Representative · D-CA
The bill pushes the DoD to modernize logistics by adopting commercial 3D‑printing—improving readiness and supply‑chain agility—but creates near‑term costs, competitive shifts for contractors, and schedule pressure from a fixed deadline.
Military personnel: equipment downtime is reduced because the DoD can use distributed commercial 3D‑printing to produce spare parts closer to deployed units, speeding repairs and sustaining readiness.
DoD staff and government contractors: the bill provides clearer statutory authority to use commercial additive‑manufacturing services, making it easier to modernize supply chains and accelerate prototyping and procurement decisions.
Federal planners and taxpayers: fixing the program deadline to December 31, 2030 gives the DoD a predictable timeline for implementation and budgeting across multiple fiscal years.
Taxpayers: expanding procurement and use of commercial additive manufacturing could increase near‑term government spending for contracts, equipment, and integration costs.
Federal program offices and military readiness: a fixed statutory deadline (Dec 31, 2030) could create schedule pressure that forces rushed implementation despite technical, security, or supply‑chain problems.
Existing government contractors and suppliers: preferencing firms with commercial 3D‑printing capabilities could shift work away from incumbent suppliers, disadvantaging firms without additive manufacturing capacity.
Based on analysis of 2 sections of legislative text.
Adds commercial additive manufacturing facilities to the statutory logistics/prototyping list and sets the deadline to December 31, 2030.

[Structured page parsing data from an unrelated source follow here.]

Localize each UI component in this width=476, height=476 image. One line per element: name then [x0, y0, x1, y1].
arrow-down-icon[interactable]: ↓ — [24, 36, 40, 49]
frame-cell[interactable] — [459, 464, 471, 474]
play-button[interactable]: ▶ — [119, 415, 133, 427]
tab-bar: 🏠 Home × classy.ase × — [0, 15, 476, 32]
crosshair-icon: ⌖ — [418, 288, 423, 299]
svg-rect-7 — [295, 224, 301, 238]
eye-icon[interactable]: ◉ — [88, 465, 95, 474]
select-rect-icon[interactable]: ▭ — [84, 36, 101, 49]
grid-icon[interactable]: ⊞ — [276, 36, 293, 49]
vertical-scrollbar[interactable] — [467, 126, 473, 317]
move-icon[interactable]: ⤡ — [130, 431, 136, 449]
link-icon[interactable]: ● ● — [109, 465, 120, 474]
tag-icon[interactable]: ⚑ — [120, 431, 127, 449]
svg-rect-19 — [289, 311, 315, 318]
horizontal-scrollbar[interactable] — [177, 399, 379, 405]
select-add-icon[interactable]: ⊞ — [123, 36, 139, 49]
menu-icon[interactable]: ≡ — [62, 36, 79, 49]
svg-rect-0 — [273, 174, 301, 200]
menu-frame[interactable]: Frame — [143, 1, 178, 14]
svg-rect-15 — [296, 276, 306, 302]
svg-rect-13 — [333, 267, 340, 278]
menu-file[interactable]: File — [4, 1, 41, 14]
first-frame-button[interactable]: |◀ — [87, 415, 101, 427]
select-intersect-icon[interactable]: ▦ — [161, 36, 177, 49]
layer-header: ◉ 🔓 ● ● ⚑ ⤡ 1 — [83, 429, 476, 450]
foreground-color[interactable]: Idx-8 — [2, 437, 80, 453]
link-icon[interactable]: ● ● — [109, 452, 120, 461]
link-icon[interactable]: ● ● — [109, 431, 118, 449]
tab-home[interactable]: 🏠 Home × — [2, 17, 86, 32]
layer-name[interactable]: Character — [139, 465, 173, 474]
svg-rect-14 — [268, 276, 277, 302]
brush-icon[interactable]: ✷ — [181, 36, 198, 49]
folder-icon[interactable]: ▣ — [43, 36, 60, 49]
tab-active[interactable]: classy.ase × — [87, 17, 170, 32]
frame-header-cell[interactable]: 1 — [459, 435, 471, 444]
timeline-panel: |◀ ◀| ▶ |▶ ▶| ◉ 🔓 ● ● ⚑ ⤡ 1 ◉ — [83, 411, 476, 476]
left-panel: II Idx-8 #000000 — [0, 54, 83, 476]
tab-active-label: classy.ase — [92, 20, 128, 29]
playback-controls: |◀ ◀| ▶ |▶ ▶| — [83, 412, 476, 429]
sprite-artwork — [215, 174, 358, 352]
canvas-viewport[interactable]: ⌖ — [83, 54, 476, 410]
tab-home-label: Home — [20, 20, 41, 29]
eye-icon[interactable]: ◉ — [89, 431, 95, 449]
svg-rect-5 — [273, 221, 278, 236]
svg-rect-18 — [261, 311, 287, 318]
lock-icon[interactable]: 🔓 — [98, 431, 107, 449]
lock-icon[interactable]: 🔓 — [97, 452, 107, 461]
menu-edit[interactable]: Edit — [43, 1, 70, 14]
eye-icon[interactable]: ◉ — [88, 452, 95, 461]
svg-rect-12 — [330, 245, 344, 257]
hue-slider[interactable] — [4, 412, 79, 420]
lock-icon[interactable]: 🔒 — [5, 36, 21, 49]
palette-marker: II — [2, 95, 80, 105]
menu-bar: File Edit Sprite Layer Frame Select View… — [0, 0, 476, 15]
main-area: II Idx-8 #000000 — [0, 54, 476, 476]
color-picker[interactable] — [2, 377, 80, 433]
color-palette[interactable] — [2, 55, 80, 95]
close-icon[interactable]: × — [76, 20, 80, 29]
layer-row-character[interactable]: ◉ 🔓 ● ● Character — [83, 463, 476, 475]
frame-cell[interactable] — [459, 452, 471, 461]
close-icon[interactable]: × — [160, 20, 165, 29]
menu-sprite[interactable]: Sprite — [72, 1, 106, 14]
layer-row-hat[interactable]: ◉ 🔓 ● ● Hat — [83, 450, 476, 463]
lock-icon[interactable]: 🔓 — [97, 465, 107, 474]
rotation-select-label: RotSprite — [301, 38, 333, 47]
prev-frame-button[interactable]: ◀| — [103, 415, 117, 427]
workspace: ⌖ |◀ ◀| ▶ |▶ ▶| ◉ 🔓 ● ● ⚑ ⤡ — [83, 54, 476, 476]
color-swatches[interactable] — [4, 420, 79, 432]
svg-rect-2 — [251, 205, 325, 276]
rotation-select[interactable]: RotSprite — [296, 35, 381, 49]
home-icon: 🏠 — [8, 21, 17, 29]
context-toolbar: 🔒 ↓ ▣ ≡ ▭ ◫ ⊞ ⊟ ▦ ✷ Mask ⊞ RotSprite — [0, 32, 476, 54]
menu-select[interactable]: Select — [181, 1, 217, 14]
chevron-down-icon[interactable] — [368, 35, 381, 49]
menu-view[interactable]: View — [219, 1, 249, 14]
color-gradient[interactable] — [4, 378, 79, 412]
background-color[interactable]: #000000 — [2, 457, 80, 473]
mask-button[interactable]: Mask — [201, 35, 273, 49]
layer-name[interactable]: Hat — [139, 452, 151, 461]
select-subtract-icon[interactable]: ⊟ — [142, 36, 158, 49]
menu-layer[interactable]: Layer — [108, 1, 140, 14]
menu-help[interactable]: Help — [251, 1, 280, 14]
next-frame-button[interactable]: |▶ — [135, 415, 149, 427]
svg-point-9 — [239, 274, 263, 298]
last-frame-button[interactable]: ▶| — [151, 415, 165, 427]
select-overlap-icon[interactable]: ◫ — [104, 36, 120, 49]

Official title: To expand the contested logistics demonstration and prototyping program to include commercial additive manufacturing facilities in contested logistics environments, and for other purposes.
Introduced September 8, 2025 by Ro Khanna · Last progress September 8, 2025
Adds commercial additive manufacturing facilities (commercial 3D printing sites) to an existing list of logistics and prototyping capabilities in federal law for the Department of Defense and sets a firm statutory deadline of December 31, 2030 for the law's previously referenced deadline. The change simply expands an enumerated list of permitted logistics/prototyping items and replaces a vague deadline phrase with an explicit date.